Exercise material ->

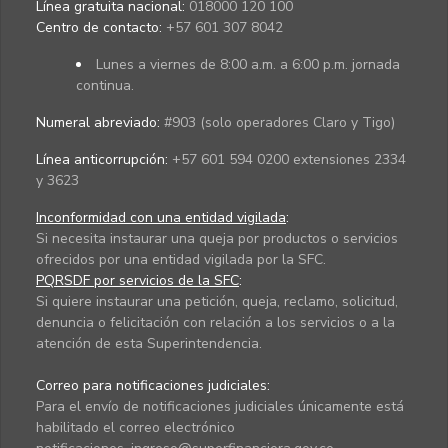
Línea gratuita nacional:
018000 120 100
Centro de contacto:
+57 601 307 8042
Lunes a viernes de 8:00 a.m. a 6:00 p.m. jornada
continua.
Numeral abreviado:
#903 (solo operadores Claro y Tigo)
Línea anticorrupción:
+57 601 594 0200 extensiones 2334
y 3623
Inconformidad con una entidad vigilada
:
Si necesita instaurar una queja por productos o servicios
ofrecidos por una entidad vigilada por la SFC.
PQRSDF por servicios de la SFC
:
Si quiere instaurar una petición, queja, reclamo, solicitud,
denuncia o felicitación con relación a los servicios o a la
atención de esta Superintendencia.
Correo para notificaciones judiciales:
Para el envío de notificaciones judiciales únicamente está
habilitado el correo electrónico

Exercise prompt -> Retype the entries word for word. Omit any images.

Answer box ->
Línea gratuita nacional:
018000 120 100
Centro de contacto:
+57 601 307 8042
Lunes a viernes de 8:00 a.m. a 6:00 p.m. jornada
continua.
Numeral abreviado:
#903 (solo operadores Claro y Tigo)
Línea anticorrupción:
+57 601 594 0200 extensiones 2334
y 3623
Inconformidad con una entidad vigilada
:
Si necesita instaurar una queja por productos o servicios
ofrecidos por una entidad vigilada por la SFC.
PQRSDF por servicios de la SFC
:
Si quiere instaurar una petición, queja, reclamo, solicitud,
denuncia o felicitación con relación a los servicios o a la
atención de esta Superintendencia.
Correo para notificaciones judiciales:
Para el envío de notificaciones judiciales únicamente está
habilitado el correo electrónico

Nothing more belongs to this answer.